Foreign Secretary Jeremy Hunt said he would "get to the bottom" of the issue to ensure his department was acting with "compassion and humanity".
“I have asked officials to give me some proper advice on the whole issue on the basis of seeing this story. But any interventions that I have had on these consular matters, I have always stressed to embassies and posts abroad that they need to use discretion," he said.
Laws making it illegal to force someone into marriage in England and Wales were introduced in 2014. Anyone found guilty of the crime can be jailed for up to seven years. There have so far been two cases of conviction under this law, including a Bangladeshi-origin couple who were jailed for a total of eight years for forcing their daughter into marriage with a first cousin and a British-Pakistani mother being jailed for forcing her daughter to marry a relative almost twice her age last year.
Official FMU data records the top three countries with the highest number of cases of British nationals being forced into a marriage against their will as Pakistan (439), Bangladesh (129) and Somalia (91), with India fourth. In 2017, the UK Foreign Office helped 27 victims of forced marriage return to the UK and 55 in 2016.
The FOI data revealed that in the past two years, the Foreign Office has lent 7,765 pounds to at least eight women and about 4,500 pounds is still outstanding.
Yvette Cooper, chair of the UK Parliament's influential Home Affairs Select Committee, said, "Forced marriage is slavery. For the government to make victims pay for their freedom is immoral. Ministers need to put this right fast."
Tom Tugendhat, the chair of the Foreign Affairs Committee said that questions need to be raised on the revelations.
“We shouldn't be charging the most vulnerable for their own protection or dissuading them from asking for it," he said.
A Foreign Office spokesperson said as the emergency loans are accessed via public funds, the department has an obligation to recover the money in due course.

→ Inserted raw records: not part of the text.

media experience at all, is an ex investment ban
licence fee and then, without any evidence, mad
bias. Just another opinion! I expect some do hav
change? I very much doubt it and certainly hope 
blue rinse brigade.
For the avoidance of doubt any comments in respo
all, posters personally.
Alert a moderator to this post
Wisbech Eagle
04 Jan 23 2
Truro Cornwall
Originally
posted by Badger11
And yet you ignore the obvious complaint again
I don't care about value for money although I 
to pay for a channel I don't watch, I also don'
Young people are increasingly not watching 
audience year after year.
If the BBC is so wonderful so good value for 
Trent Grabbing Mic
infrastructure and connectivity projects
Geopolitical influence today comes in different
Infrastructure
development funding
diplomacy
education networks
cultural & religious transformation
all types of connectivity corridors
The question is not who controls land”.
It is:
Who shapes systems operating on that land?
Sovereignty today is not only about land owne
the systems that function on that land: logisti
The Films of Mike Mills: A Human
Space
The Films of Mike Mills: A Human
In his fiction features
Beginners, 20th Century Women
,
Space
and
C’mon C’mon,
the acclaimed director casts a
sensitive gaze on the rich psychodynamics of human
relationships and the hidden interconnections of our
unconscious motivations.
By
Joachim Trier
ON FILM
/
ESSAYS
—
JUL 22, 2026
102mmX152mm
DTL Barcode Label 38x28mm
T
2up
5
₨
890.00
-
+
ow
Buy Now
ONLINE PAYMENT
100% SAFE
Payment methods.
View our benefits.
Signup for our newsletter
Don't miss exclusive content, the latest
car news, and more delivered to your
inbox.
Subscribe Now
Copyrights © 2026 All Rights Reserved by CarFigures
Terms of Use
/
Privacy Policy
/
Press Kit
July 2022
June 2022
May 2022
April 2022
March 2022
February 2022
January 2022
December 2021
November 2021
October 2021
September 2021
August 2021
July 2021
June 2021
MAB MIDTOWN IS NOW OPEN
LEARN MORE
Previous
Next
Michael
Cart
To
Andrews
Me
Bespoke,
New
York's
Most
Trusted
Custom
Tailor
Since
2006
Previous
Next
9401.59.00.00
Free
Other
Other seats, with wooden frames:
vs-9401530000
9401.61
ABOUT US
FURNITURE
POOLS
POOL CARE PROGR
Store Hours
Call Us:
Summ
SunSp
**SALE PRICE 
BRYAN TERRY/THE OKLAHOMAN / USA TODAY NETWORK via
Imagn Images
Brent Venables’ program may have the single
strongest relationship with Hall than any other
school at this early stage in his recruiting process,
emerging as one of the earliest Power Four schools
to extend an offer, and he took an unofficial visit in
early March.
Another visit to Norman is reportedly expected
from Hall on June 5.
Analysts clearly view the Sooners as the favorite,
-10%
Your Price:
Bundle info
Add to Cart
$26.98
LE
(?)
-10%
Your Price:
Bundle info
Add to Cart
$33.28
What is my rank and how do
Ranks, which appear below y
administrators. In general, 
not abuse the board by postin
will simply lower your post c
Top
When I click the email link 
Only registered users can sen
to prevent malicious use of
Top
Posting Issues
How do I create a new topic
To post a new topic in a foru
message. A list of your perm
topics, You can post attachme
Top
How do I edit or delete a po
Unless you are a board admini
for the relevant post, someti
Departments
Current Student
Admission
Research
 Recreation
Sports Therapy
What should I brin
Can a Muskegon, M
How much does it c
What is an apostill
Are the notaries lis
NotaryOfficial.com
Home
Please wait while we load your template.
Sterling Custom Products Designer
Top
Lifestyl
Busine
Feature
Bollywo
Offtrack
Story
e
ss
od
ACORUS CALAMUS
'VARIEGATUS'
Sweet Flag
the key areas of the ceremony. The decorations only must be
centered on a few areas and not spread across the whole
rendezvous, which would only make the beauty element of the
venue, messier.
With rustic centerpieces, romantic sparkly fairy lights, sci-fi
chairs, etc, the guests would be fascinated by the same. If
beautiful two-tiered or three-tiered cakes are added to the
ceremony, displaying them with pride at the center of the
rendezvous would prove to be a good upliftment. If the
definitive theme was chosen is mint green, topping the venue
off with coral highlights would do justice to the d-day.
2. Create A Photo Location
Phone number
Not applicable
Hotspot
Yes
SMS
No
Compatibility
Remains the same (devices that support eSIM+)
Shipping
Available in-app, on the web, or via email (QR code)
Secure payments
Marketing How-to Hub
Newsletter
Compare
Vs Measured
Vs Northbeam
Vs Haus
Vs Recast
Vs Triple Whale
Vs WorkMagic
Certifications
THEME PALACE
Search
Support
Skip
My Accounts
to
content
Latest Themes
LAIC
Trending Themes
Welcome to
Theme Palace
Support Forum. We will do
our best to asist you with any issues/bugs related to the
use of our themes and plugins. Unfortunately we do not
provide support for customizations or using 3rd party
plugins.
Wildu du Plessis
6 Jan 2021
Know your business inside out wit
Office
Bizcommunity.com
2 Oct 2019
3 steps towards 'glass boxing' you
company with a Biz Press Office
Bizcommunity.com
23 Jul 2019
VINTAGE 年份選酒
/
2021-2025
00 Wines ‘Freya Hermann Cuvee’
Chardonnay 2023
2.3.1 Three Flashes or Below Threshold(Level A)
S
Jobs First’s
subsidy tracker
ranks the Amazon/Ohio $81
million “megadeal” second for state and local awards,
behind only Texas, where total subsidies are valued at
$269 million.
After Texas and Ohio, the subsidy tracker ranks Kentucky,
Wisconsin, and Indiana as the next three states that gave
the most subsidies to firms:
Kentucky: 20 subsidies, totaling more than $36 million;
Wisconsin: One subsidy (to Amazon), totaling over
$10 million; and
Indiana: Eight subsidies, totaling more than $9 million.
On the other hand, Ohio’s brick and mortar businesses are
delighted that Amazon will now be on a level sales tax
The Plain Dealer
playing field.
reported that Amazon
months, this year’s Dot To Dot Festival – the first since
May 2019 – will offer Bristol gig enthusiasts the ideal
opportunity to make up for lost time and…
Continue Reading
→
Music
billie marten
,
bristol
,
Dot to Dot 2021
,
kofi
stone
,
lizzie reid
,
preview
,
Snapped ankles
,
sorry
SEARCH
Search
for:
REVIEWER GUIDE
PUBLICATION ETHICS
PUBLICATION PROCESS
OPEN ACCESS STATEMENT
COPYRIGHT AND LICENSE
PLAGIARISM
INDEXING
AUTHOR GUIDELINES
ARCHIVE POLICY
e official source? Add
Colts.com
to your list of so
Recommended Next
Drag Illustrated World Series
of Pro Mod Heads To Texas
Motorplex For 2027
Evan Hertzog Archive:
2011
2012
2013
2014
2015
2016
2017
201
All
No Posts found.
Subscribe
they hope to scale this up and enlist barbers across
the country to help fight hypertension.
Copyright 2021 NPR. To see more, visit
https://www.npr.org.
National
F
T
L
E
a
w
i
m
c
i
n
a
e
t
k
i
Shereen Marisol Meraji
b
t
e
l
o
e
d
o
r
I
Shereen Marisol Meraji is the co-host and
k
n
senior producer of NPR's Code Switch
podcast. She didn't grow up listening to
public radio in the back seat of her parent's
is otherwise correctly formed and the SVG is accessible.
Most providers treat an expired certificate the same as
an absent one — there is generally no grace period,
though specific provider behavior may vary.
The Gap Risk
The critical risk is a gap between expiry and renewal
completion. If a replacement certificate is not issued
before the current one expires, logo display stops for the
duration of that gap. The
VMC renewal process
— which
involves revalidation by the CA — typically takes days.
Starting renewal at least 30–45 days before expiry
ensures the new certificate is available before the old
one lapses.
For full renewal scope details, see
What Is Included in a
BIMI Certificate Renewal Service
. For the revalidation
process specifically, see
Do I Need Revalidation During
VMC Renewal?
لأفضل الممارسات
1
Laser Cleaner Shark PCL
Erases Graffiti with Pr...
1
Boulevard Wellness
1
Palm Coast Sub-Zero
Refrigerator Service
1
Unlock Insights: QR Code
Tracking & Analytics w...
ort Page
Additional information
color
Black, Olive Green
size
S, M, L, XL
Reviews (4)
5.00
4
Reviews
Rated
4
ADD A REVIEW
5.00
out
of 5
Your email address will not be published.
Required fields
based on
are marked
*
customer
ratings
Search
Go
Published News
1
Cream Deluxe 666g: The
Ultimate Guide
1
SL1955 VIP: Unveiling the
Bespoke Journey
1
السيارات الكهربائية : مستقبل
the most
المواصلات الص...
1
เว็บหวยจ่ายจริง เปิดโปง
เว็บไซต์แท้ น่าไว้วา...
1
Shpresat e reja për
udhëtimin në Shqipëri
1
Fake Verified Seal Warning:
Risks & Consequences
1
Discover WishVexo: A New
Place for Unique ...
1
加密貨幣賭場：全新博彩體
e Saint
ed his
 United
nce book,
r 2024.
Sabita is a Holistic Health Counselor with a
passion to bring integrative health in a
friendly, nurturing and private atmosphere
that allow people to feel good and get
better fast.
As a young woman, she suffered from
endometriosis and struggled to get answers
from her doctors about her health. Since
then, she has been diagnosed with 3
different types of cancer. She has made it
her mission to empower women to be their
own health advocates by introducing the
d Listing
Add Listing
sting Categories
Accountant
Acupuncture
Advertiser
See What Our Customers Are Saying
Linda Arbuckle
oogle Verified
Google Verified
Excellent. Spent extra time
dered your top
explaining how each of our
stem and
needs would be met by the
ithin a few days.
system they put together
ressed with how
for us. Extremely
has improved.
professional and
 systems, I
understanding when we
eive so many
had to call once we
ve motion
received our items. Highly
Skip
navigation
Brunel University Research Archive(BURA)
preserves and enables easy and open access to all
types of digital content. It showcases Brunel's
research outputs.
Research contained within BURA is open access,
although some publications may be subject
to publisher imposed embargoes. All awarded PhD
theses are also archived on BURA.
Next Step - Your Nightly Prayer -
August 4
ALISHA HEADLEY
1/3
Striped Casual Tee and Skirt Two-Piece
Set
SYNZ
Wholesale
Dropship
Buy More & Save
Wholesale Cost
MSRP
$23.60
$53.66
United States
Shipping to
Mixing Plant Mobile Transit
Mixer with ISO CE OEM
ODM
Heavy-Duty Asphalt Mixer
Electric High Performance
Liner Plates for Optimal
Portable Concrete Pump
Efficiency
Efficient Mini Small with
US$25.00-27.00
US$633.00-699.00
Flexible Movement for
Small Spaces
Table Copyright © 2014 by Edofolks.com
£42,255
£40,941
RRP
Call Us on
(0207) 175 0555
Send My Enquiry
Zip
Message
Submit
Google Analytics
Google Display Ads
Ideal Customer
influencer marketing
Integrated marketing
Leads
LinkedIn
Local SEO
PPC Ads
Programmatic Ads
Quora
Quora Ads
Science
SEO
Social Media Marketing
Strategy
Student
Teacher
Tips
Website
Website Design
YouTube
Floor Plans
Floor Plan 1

The spokesperson said, "When people contact us for help to return to the UK, we work with them to access their own funds, or help them contact friends, family or organisations that can cover the costs of returning to the UK. However, many of the victims who the Forced Marriage Unit help are vulnerable, and when offering any type of support their safety is our primary concern".
The FCO said that the Forced Marriage Unit – a joint FCO and Home Office unit – also provides funding for safe houses and NGOs overseas and in the UK to ensure victims of forced marriage can get to a place of safety as soon as possible.
"We do not charge British nationals for this service and work with organisations in the UK to support them on return," the spokesperson said.
In March 2017, the Foreign Office had announced it would amend its repatriation policy so that British nationals under the age of 18 who got into difficulty abroad would no longer have to reimburse the government the costs of their journey home.
The FMU was set up in 2012 to assist with rescues of victims held against their will overseas in extreme circumstances and since then it says it has provided support to between 1,200 and 1,400 cases per year.